Overall, 2012 was relatively flat. Growth in Europe and the Americas was balanced by a slowdown in projects for the Asian market. Our industrial projects sales continued to grow, with customers investing in upgrading their plant and machinery.
Sales in our electronic connectors business slowed, however, reflecting the overall trend in the market.
Quotation activity has remained strong, but we have noticed that decision making has slowed, with projects often being put on hold.
Long-range prospects and the scheduling of orders has definitely reduced, and there appears to be a general feeling of caution in the market, coupled with an avoidance of long-term commitments.

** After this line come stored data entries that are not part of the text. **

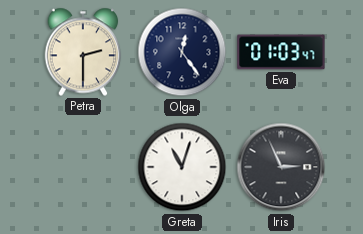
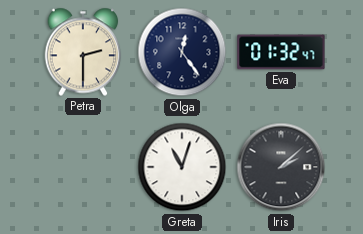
Eva: 01:03 -> 01:32
Iris: 2:56 -> 2:08
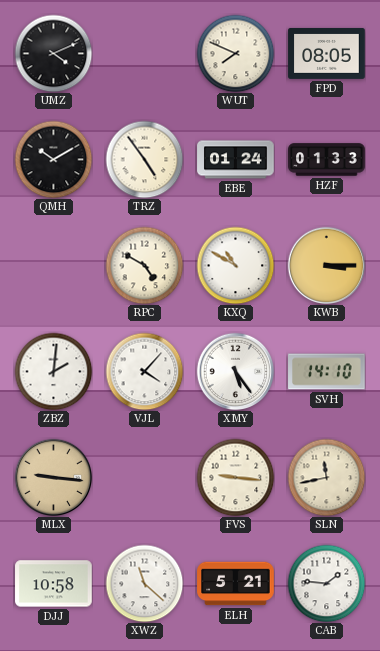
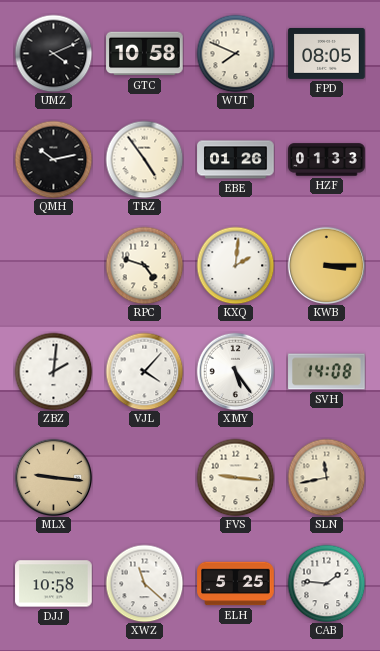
GTC: none -> 10:58
QMH: 10:10 -> 10:13
EBE: 01:24 -> 01:26
RPC: 4:50 -> 4:48
KXQ: 10:50 -> 2:01
SVH: 14:10 -> 14:08
ELH: 5:21 -> 5:25
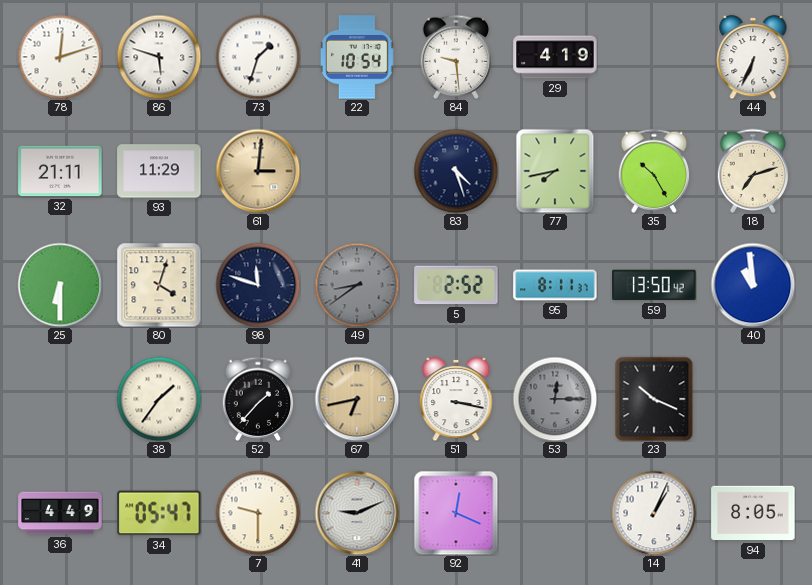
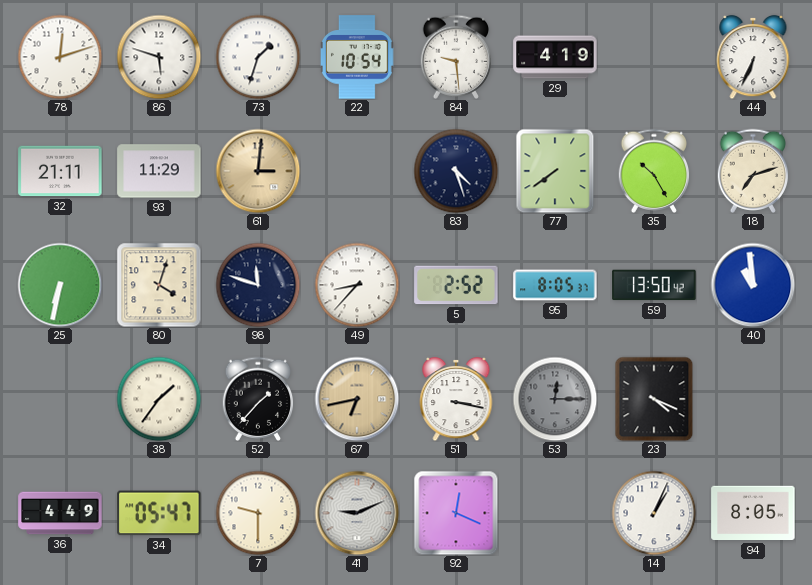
77: 7:43 -> 7:39
25: 6:30 -> 6:32
49: 8:39 -> 8:37
49 dial: grey -> white
95: 8:11 -> 8:05
23: 10:19 -> 4:19
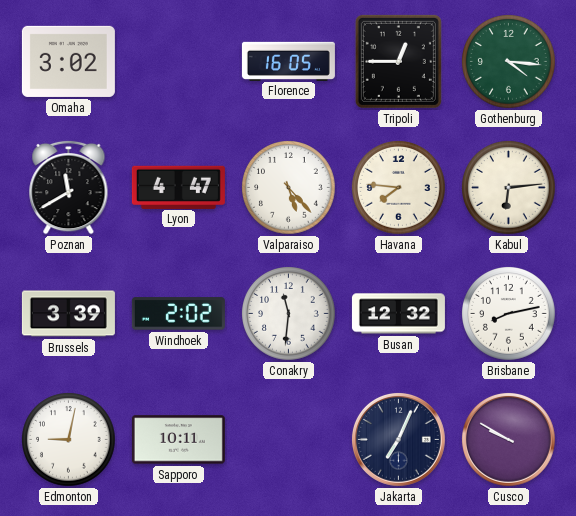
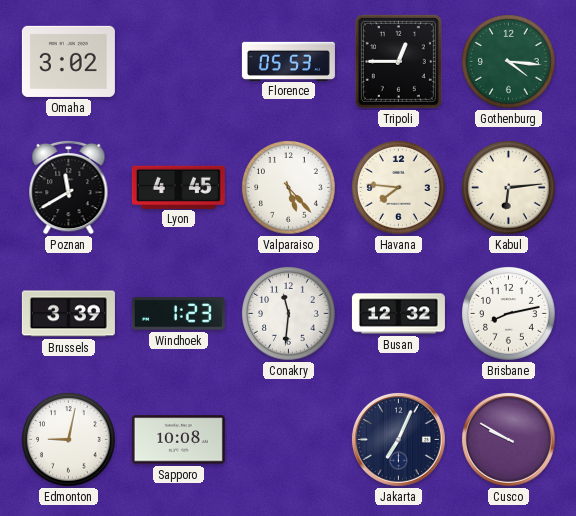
Florence: 16:05 -> 05:53
Lyon: 4:47 -> 4:45
Windhoek: 2:02 -> 1:23
Sapporo: 10:11 -> 10:08
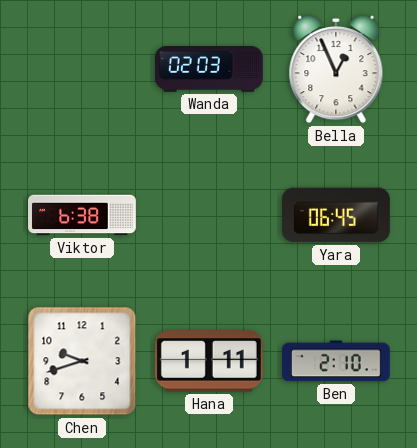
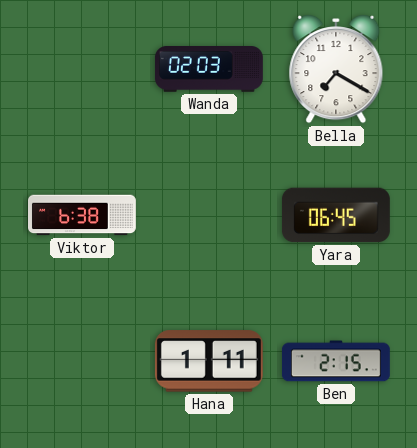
Bella: 12:56 -> 7:20
Chen: 9:42 -> none
Ben: 2:10 -> 2:15
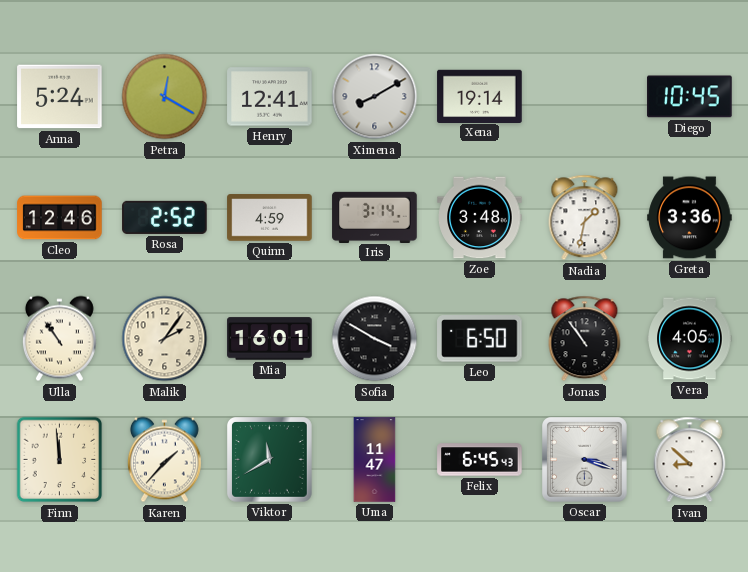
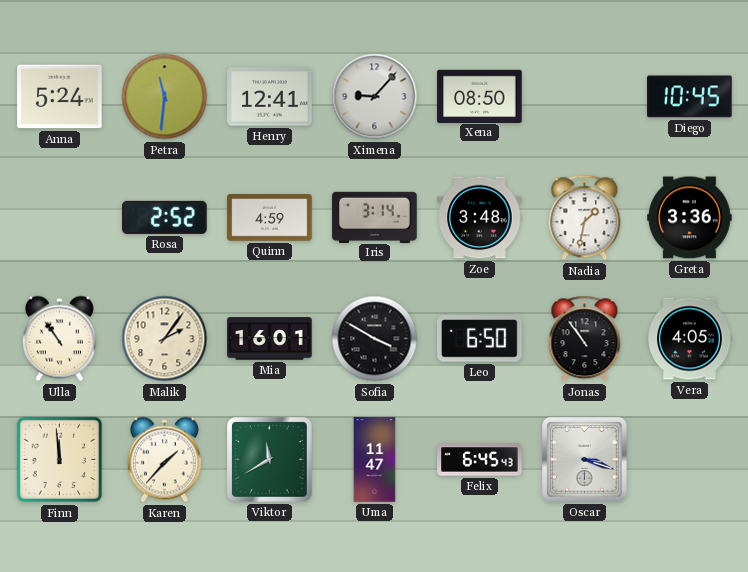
Petra: 12:20 -> 11:31
Ximena: 8:10 -> 9:07
Xena: 19:14 -> 08:50
Cleo: 12:46 -> none
Ivan: 8:52 -> none
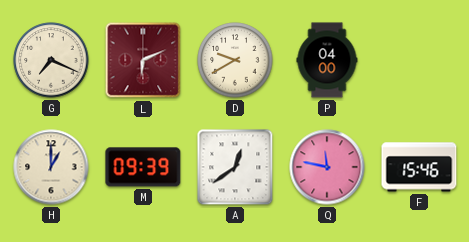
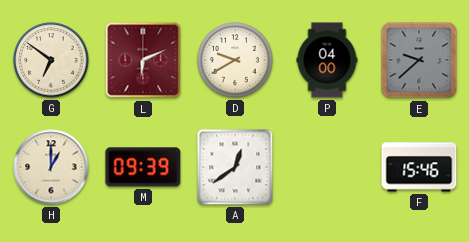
G: 7:19 -> 6:51
E: none -> 9:38
Q: 11:47 -> none
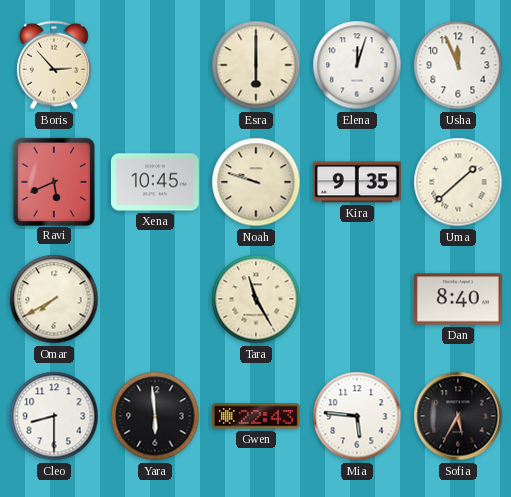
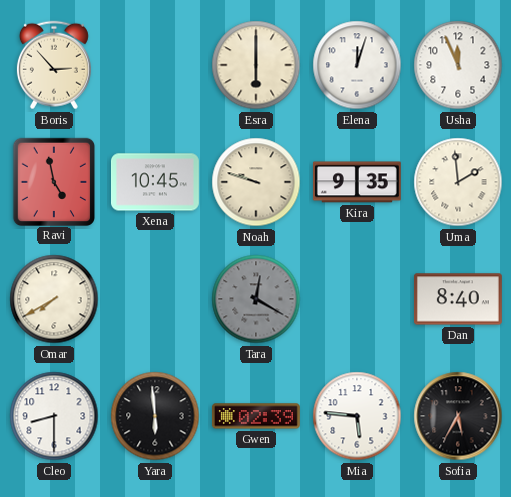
Ravi: 5:41 -> 4:58
Uma: 1:38 -> 1:59
Tara: 11:25 -> 12:20
Tara dial: cream -> grey
Gwen: 22:43 -> 02:39
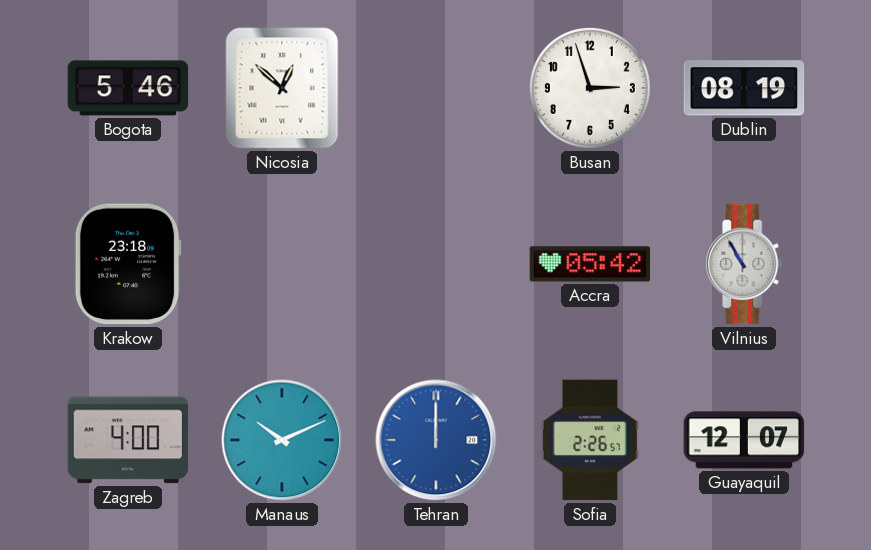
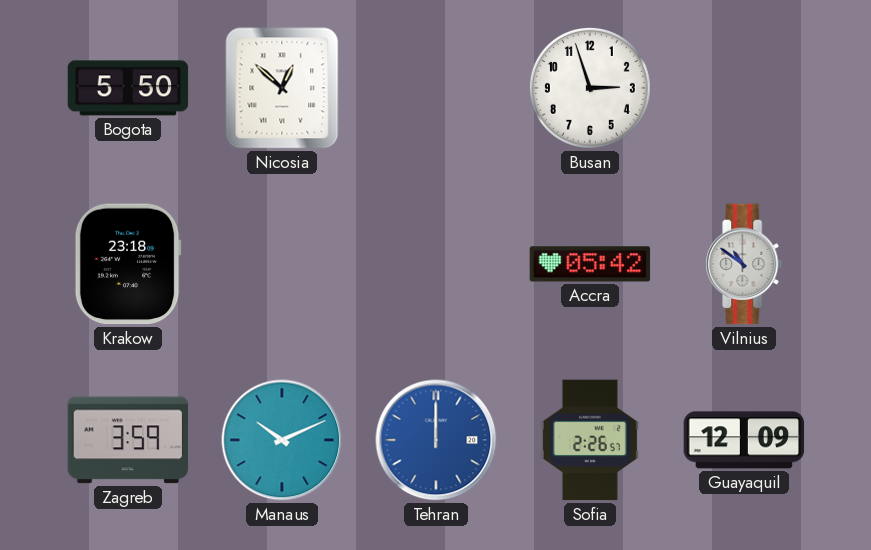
Bogota: 5:46 -> 5:50
Dublin: 08:19 -> none
Vilnius: 10:55 -> 10:51
Zagreb: 4:00 -> 3:59
Guayaquil: 12:07 -> 12:09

The company has made significant strides in relatively new sectors for its established product ranges. These include the ‘events’ market for theatrical productions and stadium rock concerts; and the railway and urban transport industry, where not only heavy-duty connectors but also Ethernet spines are proving to be essential features of modern rolling stock.
In the UK, we have invested in upgrading our value-added business unit in Northampton, which manufactures backplanes and offers sub-assembly capabilities. These investments include automatic crimping machines, testers and tooling equipment, greatly improving the company’s capability and capacity to service local customers’ needs.
We feel confident that our strategy of local presence backed up by global resources is a winning combination.
In a market environment where limited visibility on future business currently prevails, it pays for any company to be locally close to its customers, and to be as responsive as possible.
Personal contact with customers and a good stream of new products gives me cautious optimism for the growth of the business in 2013.